In summary, here we report the first annotated Haliotidae genome of H. discus hannai based on various genetic evidence. We expect that the H. discus hannai genome presented here, which is the first genome to be sequenced in the family Haliotidae, will provide useful genomic information for many researchers. H. discus hannai is a cold-water abalone breed that has difficulties dealing with the change in their inhabitable latitude, which is due to global warming and the resulting increase in the rate of sudden perishing. Genomic information of abalone is essential information that can be used for genetic breeding to improve productivity and genetic engineering for the heat resistance breed. It can also provide valuable information for future genomic studies, because only limited genome information about marine animals and mollusks is currently available. Evolutionary signatures recorded in the abalone genome can be identified through future comparative genomic studies and we expect our result will provide more insight into Haliotidae and marine mollusk evolution.

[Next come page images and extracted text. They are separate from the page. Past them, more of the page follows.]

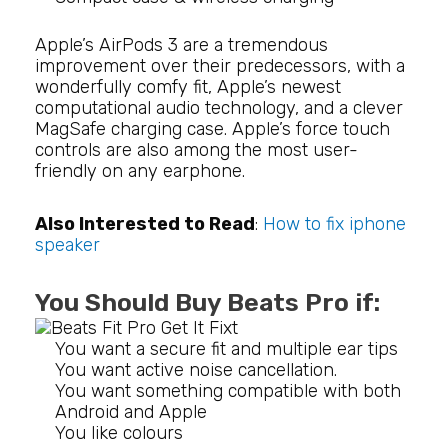
Apple’s AirPods 3 are a tremendous
improvement over their predecessors, with a
wonderfully comfy fit, Apple’s newest
computational audio technology, and a clever
MagSafe charging case. Apple’s force touch
controls are also among the most user-
friendly on any earphone.
Also Interested to Read
:
How to fix iphone
speaker
You Should Buy Beats Pro if:
You want a secure fit and multiple ear tips
You want active noise cancellation.
You want something compatible with both
Android and Apple
You like colours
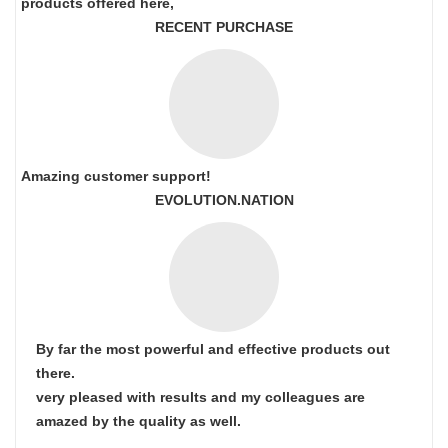
products offered here,
RECENT PURCHASE
Amazing customer support!
EVOLUTION.NATION
By far the most powerful and effective products out
there.
very pleased with results and my colleagues are
amazed by the quality as well.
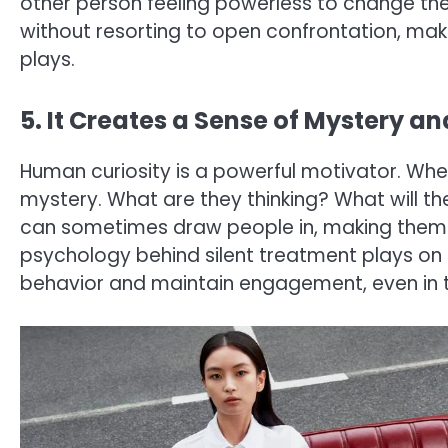
other person feeling powerless to change the 
without resorting to open confrontation, maki
plays.
5. It Creates a Sense of Mystery a
Human curiosity is a powerful motivator. Whe
mystery. What are they thinking? What will th
can sometimes draw people in, making them mo
psychology behind silent treatment plays on thi
behavior and maintain engagement, even in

Availability of supporting data

Raw data is available in project accession PRJNA317403 in the NCBI database. Further supporting data can be found in the GigaScience GigaDB [32].

List of abbreviations

EVM - Evidence Modeler

BUSCO - Benchmarking Universal Single-Copy Orthologs

Competing interests

All authors report no competing interests.

Author contributions

Sampling - Bo-Hye Nam, Young-Ok Kim, Dong-Gyun Kim

Sequencing - Bo-Hye Nam, Hee Jeong Kong, Woo-Jin Kim, Jeong-Ha Kang, Ji-Young Moon, Choul Ji Park, Duk Kyung Kim

Genome assembly - Bo-Hye Nam, Woori Kwak, Jae Woong Yu, Joon Yoon, SaetByeol Lee, Samsun Sung, Chul Lee, Sojeong Ka, Kelsey Caetano-Anolles

Repeat element analysis - Woori Kwak, Minseok Seo, Kwondo Kim

Gene prediction - Woori Kwak, Younhee Shin, Myunghee Jung, Byeong-Chul Kang, Ga-hee Shin

Funding and experimental design – Jung Youn Park, Cheul Min An, Seoae Cho, Heebal Kim

Additional files

Figure S1. Tree map for sum of repeat element for H. discus hannai.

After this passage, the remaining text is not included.